Firefox 52 Borrows One More Privacy Feature From the Tor Browser (bleepingcomputer.com)
An anonymous reader writes: Mozilla engineers have added a mechanism to Firefox 52 that prevents websites from fingerprinting users using system fonts. The user privacy protection system was borrowed from the Tor Browser, where a similar mechanism blocks websites from identifying users based on the fonts installed on their computers, only returning a list of "default fonts" per each OS. While sabotaging system font queries won't stop user fingerprinting as a whole, this is just one of the latest privacy-related updates Mozilla has added to Firefox, taken from Tor. Back in July 2016, Mozilla engineers started the Tor Uplift project, which aims to improve Firefox's privacy features with the ones present in the Tor Browser.
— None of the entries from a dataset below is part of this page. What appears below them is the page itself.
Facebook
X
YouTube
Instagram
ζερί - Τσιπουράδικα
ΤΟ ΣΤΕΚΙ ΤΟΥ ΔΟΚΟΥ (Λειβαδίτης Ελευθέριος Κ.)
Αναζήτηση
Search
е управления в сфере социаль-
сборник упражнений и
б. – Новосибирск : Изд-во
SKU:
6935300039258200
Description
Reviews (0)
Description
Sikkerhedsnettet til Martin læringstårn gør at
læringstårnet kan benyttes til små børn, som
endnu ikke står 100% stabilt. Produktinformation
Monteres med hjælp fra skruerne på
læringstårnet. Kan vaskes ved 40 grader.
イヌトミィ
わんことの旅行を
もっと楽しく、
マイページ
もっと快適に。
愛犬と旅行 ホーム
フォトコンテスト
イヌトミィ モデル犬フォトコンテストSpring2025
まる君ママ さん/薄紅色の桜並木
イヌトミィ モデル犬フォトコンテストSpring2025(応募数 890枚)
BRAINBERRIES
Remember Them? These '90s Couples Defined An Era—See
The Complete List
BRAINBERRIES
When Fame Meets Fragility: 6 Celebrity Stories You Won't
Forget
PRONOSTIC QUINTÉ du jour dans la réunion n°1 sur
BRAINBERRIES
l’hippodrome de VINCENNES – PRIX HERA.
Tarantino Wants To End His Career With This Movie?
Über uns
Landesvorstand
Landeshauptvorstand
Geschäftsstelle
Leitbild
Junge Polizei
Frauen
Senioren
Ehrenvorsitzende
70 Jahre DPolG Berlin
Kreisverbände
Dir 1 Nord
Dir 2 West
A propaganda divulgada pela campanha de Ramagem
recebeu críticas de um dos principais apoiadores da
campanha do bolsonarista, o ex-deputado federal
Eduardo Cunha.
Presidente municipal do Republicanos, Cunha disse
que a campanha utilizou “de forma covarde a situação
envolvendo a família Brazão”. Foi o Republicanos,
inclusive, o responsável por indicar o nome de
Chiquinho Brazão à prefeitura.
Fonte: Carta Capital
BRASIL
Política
If they really want to help prevent fingerprinting, they would change the user agent to "Firefox." There is no reason for websites to know anything, let alone everything, the detailed user agent provides. Yeah, I know the argument of "but then there is no way to tell if they want/need mobile." Yeah, that is false, if they want mobile, the user will request mobile; plus detection scripts are notoriously inaccurate as I get served mobile pages on Chromebooks (try nfl.com with a Windows UA vs a Chromebook one, for example), on desktop versions of lessor used browsers and, in many instances, on my Linux machines.
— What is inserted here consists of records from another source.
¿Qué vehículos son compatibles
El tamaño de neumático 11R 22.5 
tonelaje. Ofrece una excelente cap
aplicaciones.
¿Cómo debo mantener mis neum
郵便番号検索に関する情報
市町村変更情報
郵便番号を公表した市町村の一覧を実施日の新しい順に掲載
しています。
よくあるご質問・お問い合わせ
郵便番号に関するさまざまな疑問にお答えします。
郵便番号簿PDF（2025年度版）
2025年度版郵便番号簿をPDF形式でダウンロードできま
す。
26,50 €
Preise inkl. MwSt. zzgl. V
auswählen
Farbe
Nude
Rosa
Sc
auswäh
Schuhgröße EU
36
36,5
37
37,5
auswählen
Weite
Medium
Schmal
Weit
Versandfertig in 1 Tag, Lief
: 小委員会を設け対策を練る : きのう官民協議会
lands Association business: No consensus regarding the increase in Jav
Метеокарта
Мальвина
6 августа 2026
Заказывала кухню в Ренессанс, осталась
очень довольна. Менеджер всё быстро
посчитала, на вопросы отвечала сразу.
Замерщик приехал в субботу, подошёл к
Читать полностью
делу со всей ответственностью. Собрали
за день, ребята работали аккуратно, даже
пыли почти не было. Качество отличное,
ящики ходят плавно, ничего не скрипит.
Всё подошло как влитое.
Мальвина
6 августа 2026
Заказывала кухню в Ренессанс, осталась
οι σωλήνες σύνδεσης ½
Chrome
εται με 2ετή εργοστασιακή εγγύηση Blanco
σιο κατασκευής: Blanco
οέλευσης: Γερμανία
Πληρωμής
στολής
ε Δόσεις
I'm sure some Firefox supporters will post a bunch of unrealistic benchmarks showing how Firefox can run some convoluted JavaScript benchmark the fastest.
No I wouldn't bother with that. I don't think benchmarks mean much. What I can say is that anecdotally I use all the major browsers routinely and whatever speed difference they have are too insignificant for me to care about. I use Firefox the most because it's the one that annoys me the least but we're talking marginal differences. Safari and Edge aren't available cross platform so they aren't contenders to me though I do use them a fair bit for various reasons. Chrome is fine too - my preference is more based on my work flow and configuration preferences than anything else.
On every computer I've tried, from Windows to OS X to Linux, Firefox feels so much slower than Chrome.
I would disagree with that based on my own usage. I use both routinely and in both cases the constraint on speed is almost always the speed of my internet connection or the speed of the database servicing the information from the other end of the line.
I wouldn't say that Chrome is as much of a winner here, but it isn't unusual for me to look at top or some other process manager and seeing Firefox with many gigabytes of resident memory.
I wouldn't say Chrome is any better at all. Not to any meaningful degree. I'm not criticizing Chrome but I think the problem is just that there is a lot of data to display and keeping a compact memory footprint while maintaining performance is actually a rather challenging problem.
Make Firefox a browser that people are excited to use, rather than one that they dread using.
"Excited to use"? I don't want to get excited about my browser. I want to not notice my browser at all. I just don't want it getting in the way of my work flow. I don't think you could make an "exciting" browser anymore. They're fairly mature technology at this point and I'm ok with that.